* _Problem description_
Some lines of the records below include the word "Villerupt". Report how many, and write nothing besides the number.

* _Entries shown_
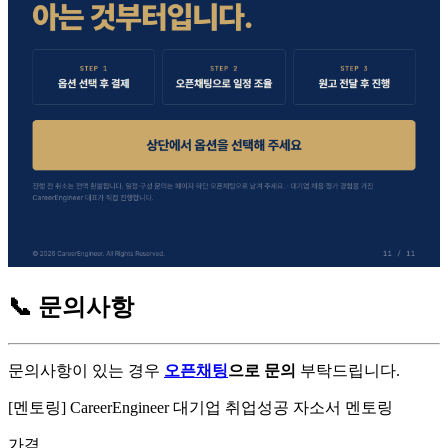
📞
문의사항
문의사항이 있는 경우
오픈채팅
으로 문의
부탁드립니다.
[멘토링] CareerEngineer 대기업 취업성공 자소서 멘토링
가격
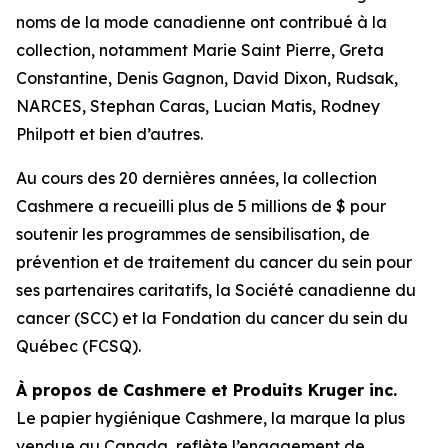
noms de la mode canadienne ont contribué à la
collection, notamment Marie Saint Pierre, Greta
Constantine, Denis Gagnon, David Dixon, Rudsak,
NARCES, Stephan Caras, Lucian Matis, Rodney
Philpott et bien d’autres.
Au cours des 20 dernières années, la collection
Cashmere a recueilli plus de 5 millions de $ pour
soutenir les programmes de sensibilisation, de
prévention et de traitement du cancer du sein pour
ses partenaires caritatifs, la Société canadienne du
cancer (SCC) et la Fondation du cancer du sein du
Québec (FCSQ).
À propos de Cashmere et Produits Kruger inc.
Le papier hygiénique Cashmere, la marque la plus
vendue au Canada, reflète l’engagement de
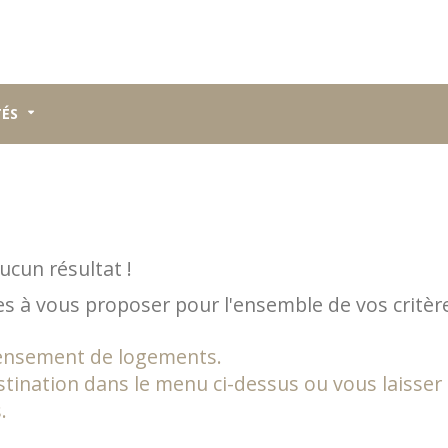
TÉS
ucun résultat !
 à vous proposer pour l'ensemble de vos critèr
censement de logements.
stination dans le menu ci-dessus ou vous laisser
.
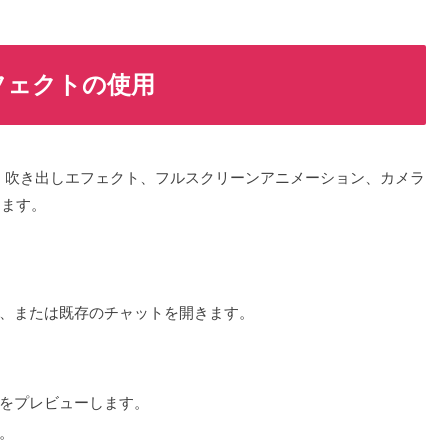
エフェクトの使用
クト、吹き出しエフェクト、フルスクリーンアニメーション、カメラ
きます。
、または既存のチャットを開きます。
をプレビューします。
。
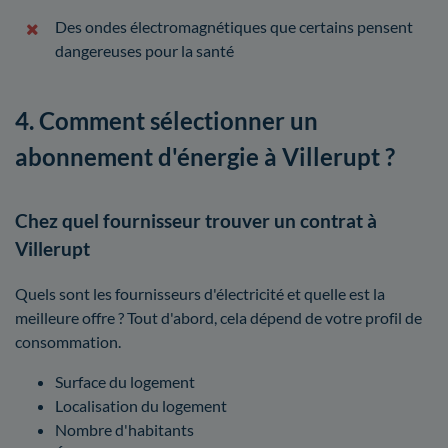
Des ondes électromagnétiques que certains pensent
dangereuses pour la santé
4. Comment sélectionner un
abonnement d'énergie à Villerupt ?
Chez quel fournisseur trouver un contrat à
Villerupt
Quels sont les fournisseurs d'électricité et quelle est la
meilleure offre ? Tout d'abord, cela dépend de votre profil de
consommation.
Surface du logement
Localisation du logement
Nombre d'habitants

* _Finished task_
2